A Santanero le quedó impregnada la sangre de Román en el pitón derecho. Lo sigo viendo, no sé cuántas horas después, igual que lo vi en la plaza. Desde lejos, marcada la línea donde quedó atrancado el toro, la excavadora de muslos paralizada en el último tramo de la perforación. La curva del cuerno no le cabe a nadie. Una funda de sangre arterial, brillante, anillando el pitón, oscureciendo la punta negra, que en algún momento de la secuencia goteaba como un grifo mal cerrado.

Santanero pretendía levantarse otra vez. Hizo dos intentos. Golpeaba el suelo con las manos. Estaba rodeado de banderilleros, que observaban la zona de guerra. Todas las miradas se dirigían al mismo punto. Tres toreros se llevaron al herido a la enfermería. El traslado fue lento, agarrotadas las manos y las piernas, como si no quisieran derramarlo. Desaparecieron por el túnel que conecta el ruedo con el quirófano.
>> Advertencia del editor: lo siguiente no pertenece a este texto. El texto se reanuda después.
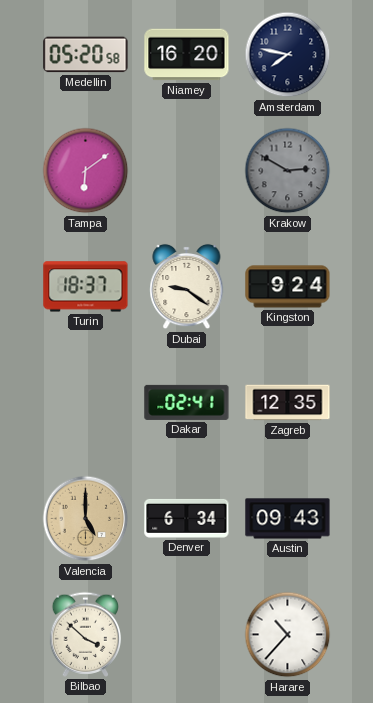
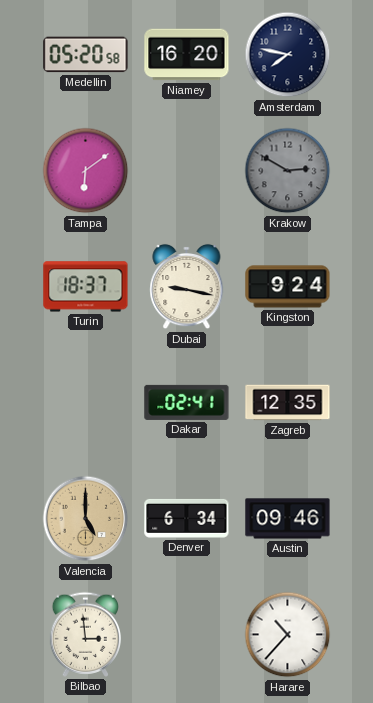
Dubai: 9:21 -> 9:17
Austin: 09:43 -> 09:46
Bilbao: 3:52 -> 2:59
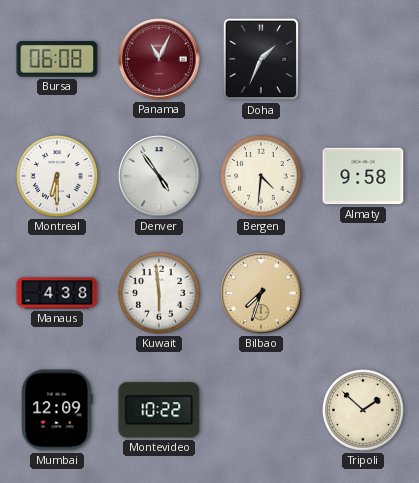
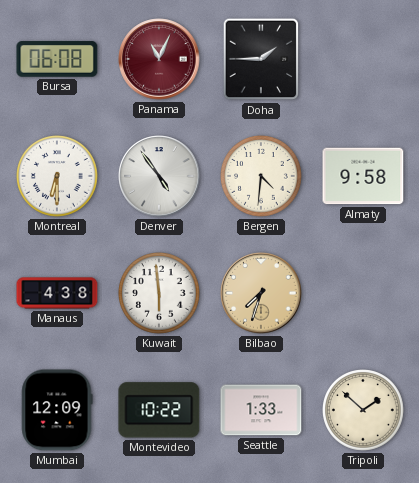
Doha: 1:34 -> 1:45
Seattle: none -> 1:33
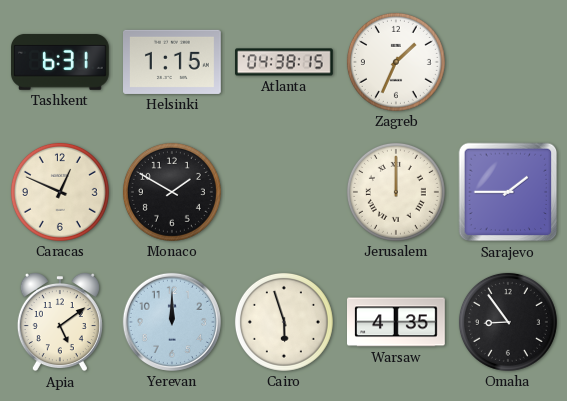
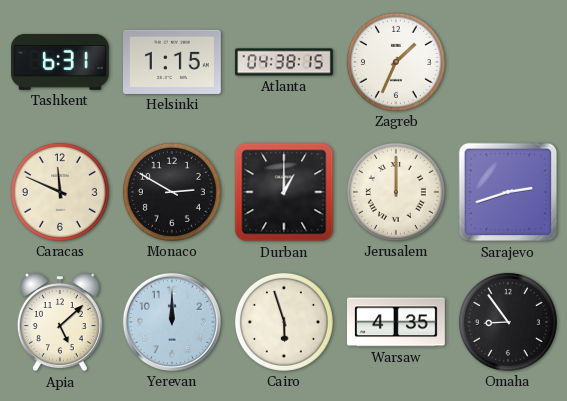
Caracas: 12:49 -> 11:49
Monaco: 1:50 -> 2:50
Durban: none -> 1:00
Sarajevo: 1:45 -> 2:42
Apia: 5:09 -> 5:08
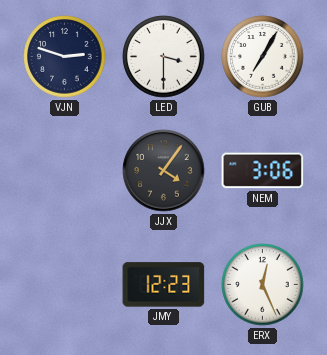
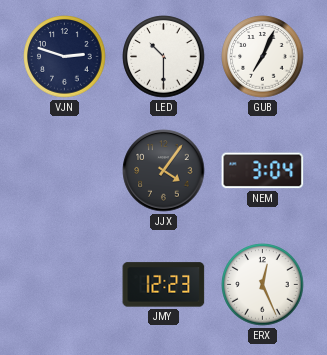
LED: 3:30 -> 10:30
GUB: 7:05 -> 7:04
NEM: 3:06 -> 3:04
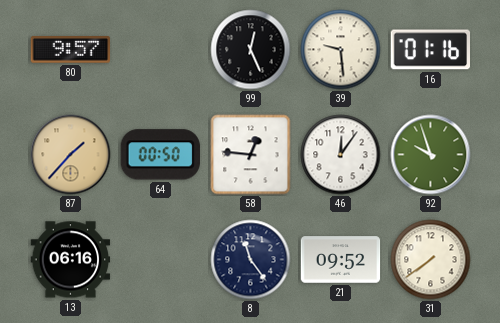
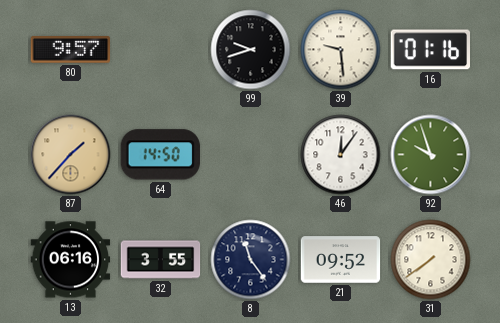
99: 12:26 -> 9:42
64: 00:50 -> 14:50
58: 12:46 -> none
32: none -> 3:55
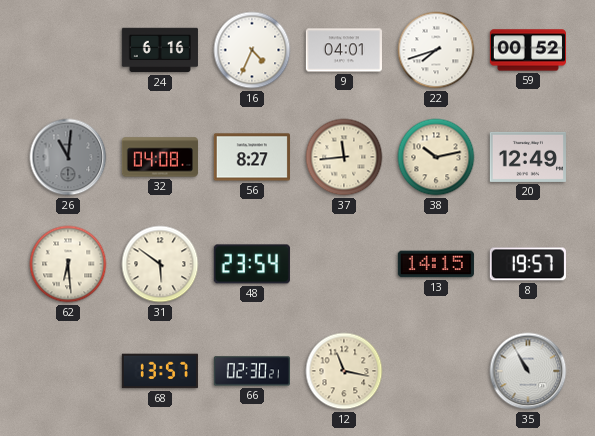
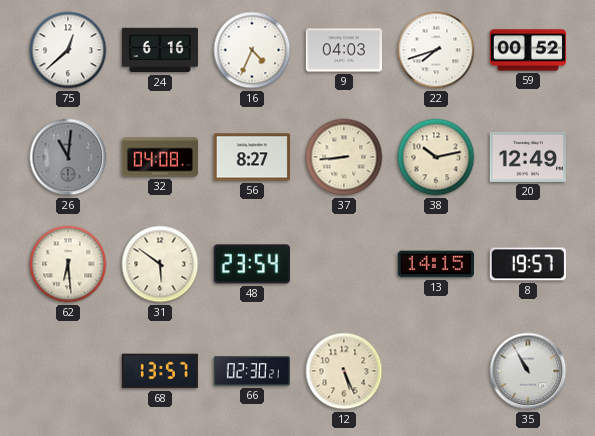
75: none -> 12:38
9: 04:01 -> 04:03
37: 11:44 -> 8:44
12: 11:17 -> 5:26
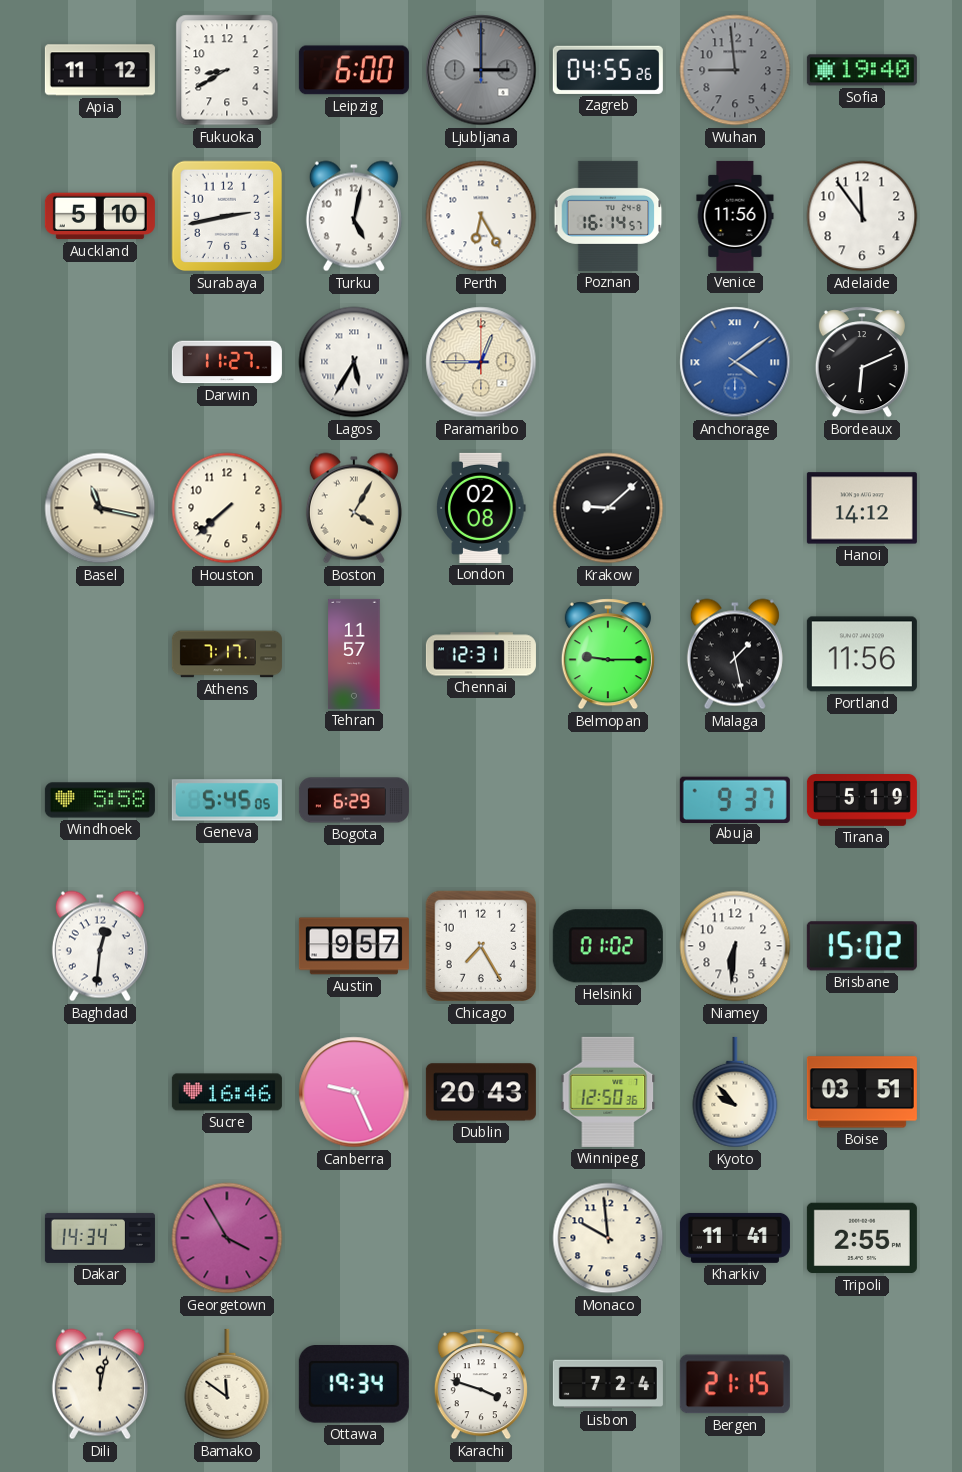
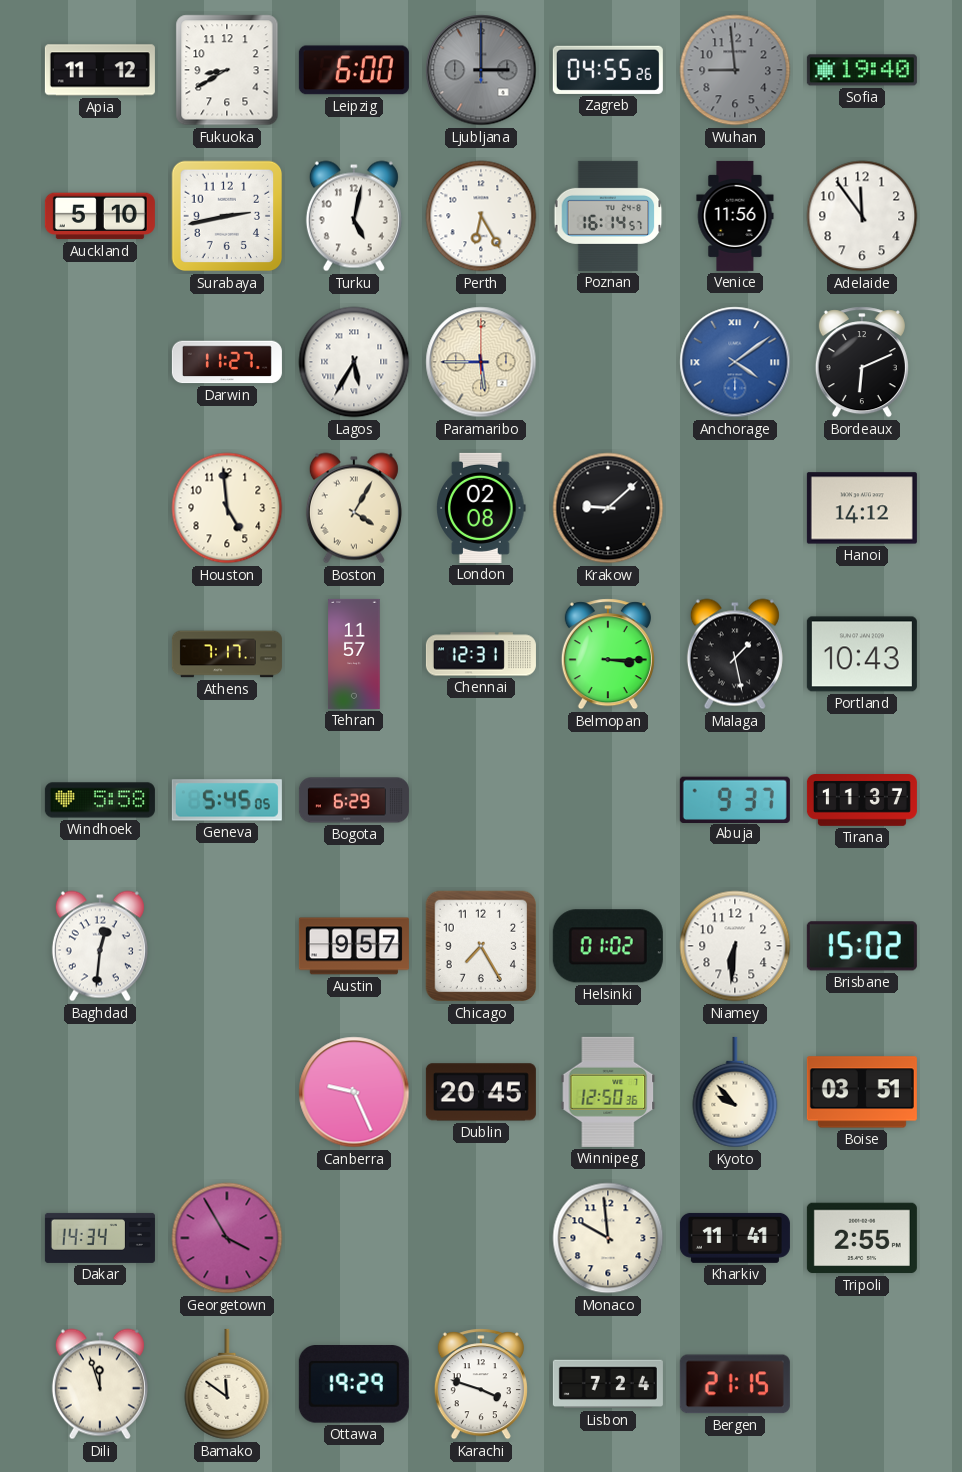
Paramaribo: 12:45 -> 5:45
Basel: 11:17 -> none
Houston: 7:38 -> 4:59
Belmopan: 9:15 -> 3:15
Portland: 11:56 -> 10:43
Tirana: 5:19 -> 11:37
Sucre: 16:46 -> none
Dublin: 20:43 -> 20:45
Dili: 12:02 -> 11:57
Ottawa: 19:34 -> 19:29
¿Por qué tenía tanta sangre ese pitón? La lidia pintarrajea los cuernos con salpicaduras del lomo. Esta vez era diferente. Boqueaba el toro, buscando el oxígeno que le robaba la espada. La conclusión fue fría. En el suelo, un charco de sangre marcaba el lugar de la cornada, los últimos movimientos de Román en el ruedo. Al lado, cayó el toro de Baltasar Ibán, apoyado en las tablas, haciendo recuento. Debía oler mucho a hierro cerca de Santanero.

El choque fue violento. Luego, sacó el pitón del muslo con un brinco, desesperado. Santanero entendió que iba a morir. El esfuerzo de matar lo había matado. Francis Wolff describe la suerte suprema como "un gesto de arriesgar la vida para mostrar la superioridad. Un concepto de Hegel", dice. Wolff ve en la estocada "la superioridad del hombre que sabe que debe morir, capaz de arriesgar su vida porque conoce el valor de la vida".

A Román quizá nadie le haya explicado esa idea porque los que tienen que traducir a los toreros son los filósofos, no al revés.